Microsoft’s approach to the Berkeley DRM conference is a great example of the benefits of letting your engineers speak. This was a large conference with many reporters present. Microsoft sent several senior engineers, who gave substantive presentations and engaged in real debate. What they said was not spin-free, of course, but whether you agreed or disagreed with their arguments, you had to respect them for participating in the debate.

James Grimmelmann’s definitive account of the Berkeley DRM conference has this to say:

… the [Microsoft] people at the conference are among the straightest shooters …. Compared with the other industry flacks

Leaks From CERT's "Good Guys" List

Brian McWilliams at Wired News reports on the leakage of unreleased security alerts from the government-funded CERT coordination center. Three secret alerts sent to members of CERT’s “good guys” club (known as the Information Security Alliance, or ISA) were reposted onto the open “Full Disclosure” mailing list.

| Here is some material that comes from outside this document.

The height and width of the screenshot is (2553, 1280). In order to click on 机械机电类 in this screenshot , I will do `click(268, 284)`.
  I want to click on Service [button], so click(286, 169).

The person who did this may have violated a contractual agreement to keep the information secret. If so, the release can be condemned on that basis.

In any case, this incident teaches us some valuable lessons. First, the idea of releasing vulnerability information only to a large set of “good guys” doesn’t work in practice. What’s to stop a malicious person from joining the club? And remember, a serious bad guy wouldn’t release the information to the public but would exploit it himself, or release it only to his malicious friends.

Ironically, one of the secret alerts that was leaked was little more than an abstract of a paper published recently by Stanford University researchers. Given CERT’s non-profit, public-good mission, it’s hard to see why CERT did not release this report to the public, given that the information on which it was based had already been released (and even discussed on Slashdot).

It’s worth noting that, having set up a system where it is paid to deliver security secrets to the ISA membership, CERT has an economic incentive to manufacture secrets or to increase their perceived value to ISA members by withholding the secrets from the public for longer than necessary. I have no reason to accuse CERT of doing this systematically, but its handling of the Stanford paper does raise questions.